Ce nuage est utilisé pour mesurer la position du bidon : un lidar vertical mesure sa hauteur et deux lidars horizontaux mesurent des points sur trois des quatre murs de la pièce, ce qui permet de situer le bidon dans le plan horizontal. L’inconvénient des lidars est qu’ils ne fournissent l’information de position du bidon qu’une fois toutes les 3 secondes : dans ce laps de temps on utilise la rotation des tambours pour estimer les longueurs des câbles (les mesures lidars servant à affiner l’estimation de l’enroulement des tambours), ce qui permet de situer le bidon sous condition que l’on sache qu’elles sont les câbles tendus. Pour cela on a placé sur les câbles à 50 cm du bidon un capteur qui permet de mesurer l’angle du câble avec l’horizontal.

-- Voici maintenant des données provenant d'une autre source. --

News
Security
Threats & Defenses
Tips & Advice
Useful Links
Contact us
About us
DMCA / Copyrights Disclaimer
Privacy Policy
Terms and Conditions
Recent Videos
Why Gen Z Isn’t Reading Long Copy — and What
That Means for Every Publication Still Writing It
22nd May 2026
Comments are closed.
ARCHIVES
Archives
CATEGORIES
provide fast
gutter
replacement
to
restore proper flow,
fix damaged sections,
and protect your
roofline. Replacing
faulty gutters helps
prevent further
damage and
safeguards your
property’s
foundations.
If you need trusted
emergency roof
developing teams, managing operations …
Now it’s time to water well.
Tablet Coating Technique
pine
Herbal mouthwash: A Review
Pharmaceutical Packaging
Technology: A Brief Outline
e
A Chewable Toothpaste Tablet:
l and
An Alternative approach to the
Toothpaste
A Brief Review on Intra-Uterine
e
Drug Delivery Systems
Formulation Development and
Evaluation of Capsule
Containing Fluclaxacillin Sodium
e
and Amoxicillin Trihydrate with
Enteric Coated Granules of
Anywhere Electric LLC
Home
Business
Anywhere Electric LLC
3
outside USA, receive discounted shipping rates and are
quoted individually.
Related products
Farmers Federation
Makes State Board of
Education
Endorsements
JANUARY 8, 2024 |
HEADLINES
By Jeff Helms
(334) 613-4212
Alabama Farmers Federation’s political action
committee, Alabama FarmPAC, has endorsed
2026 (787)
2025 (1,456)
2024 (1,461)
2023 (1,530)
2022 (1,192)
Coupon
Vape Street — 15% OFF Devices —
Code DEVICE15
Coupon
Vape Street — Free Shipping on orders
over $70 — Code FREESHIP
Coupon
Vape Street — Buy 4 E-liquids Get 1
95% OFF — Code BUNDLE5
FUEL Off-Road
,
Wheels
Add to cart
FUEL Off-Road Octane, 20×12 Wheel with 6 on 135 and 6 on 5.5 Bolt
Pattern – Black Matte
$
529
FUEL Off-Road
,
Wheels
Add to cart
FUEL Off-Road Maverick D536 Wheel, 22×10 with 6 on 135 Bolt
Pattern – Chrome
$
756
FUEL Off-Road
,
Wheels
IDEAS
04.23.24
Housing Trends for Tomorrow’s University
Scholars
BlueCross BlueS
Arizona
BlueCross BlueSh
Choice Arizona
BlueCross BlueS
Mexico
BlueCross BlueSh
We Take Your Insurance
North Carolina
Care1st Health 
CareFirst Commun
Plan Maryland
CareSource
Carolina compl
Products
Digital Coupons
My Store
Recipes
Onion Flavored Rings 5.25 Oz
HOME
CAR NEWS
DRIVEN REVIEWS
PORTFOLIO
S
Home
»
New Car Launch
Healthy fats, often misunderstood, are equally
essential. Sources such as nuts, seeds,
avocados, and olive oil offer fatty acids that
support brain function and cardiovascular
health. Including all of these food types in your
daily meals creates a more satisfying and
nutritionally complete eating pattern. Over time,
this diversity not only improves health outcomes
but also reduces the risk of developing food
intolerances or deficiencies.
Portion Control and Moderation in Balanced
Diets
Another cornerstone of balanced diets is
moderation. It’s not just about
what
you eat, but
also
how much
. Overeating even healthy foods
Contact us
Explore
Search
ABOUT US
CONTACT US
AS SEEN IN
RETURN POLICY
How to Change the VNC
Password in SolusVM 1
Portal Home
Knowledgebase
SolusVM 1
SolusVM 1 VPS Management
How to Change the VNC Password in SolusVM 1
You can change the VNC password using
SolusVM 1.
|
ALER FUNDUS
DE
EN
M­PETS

On peut alors déterminer si le câble est tendu et, s’il ne l’est pas, de combien il est d étendu (ce que l’on va compenser pour avoir en permanence les câbles proches d’une situation tendue).

Le CDPR fonctionne donc en utilisant un modèle très complexe mais qui n’est certainement pas parfait.
Pour l’améliorer, nous avons placé, sur le bidon et l’environnement, une batterie de capteurs qui mesurent l’état du système afin de pouvoir affiner notre modèle. Par exemple, suite à notre premier déploiement de ce CDPR en 2019, nous avons utilisé ces mesures pour élaborer un modèle bien plus complexe qui sert pour contrôler le CDPR de 2022. L’intérêt scientifique pour Hephaïstos de ce déploiement est de pouvoir faire fonctionner un CDPR sur un temps long, ce qui est rarissime pour un prototype de laboratoire, en accumulant les mesures qui nous permettront encore d’affiner notre modèle. L’utilisation de ce modèle très complexe, la taille du domaine dans lequel le CDPR évolue ainsi que l’ensemble des mesures prises sur le système rend notre dispositif unique au monde.

En dehors du CDPR lui- même, il y a un intérêt scientifique dans l’analyse de l’évolution de la forme du tas de poudre de verre, (matériel dit granulaire) au fur et à mesure du dépôt des couches, sachant que cette évolution est mesurée de différentes manières. Il existe des travaux de modélisation de ce type de matériaux qui sont utiles par exemple pour prévoir l’érosion des dunes ou le déclenchement d’avalanche en milieux neigeux.

Toutefois, il est très difficile de vérifier expérimentalement la validité de ces modèles car on a peu de maîtrise sur le milieu expérimental. Le système présenté ici a justement l’intérêt d’offrir un milieu homogène, des conditions expérimentales contrôlées, ainsi que la possibilité de la reproduire à volonté. Nous sommes donc en contact avec des spécialistes de ces domaines pour leur fournir des données et éventuellement conduire des expériences particulières qui permettront peut-être d’affiner leur modèle.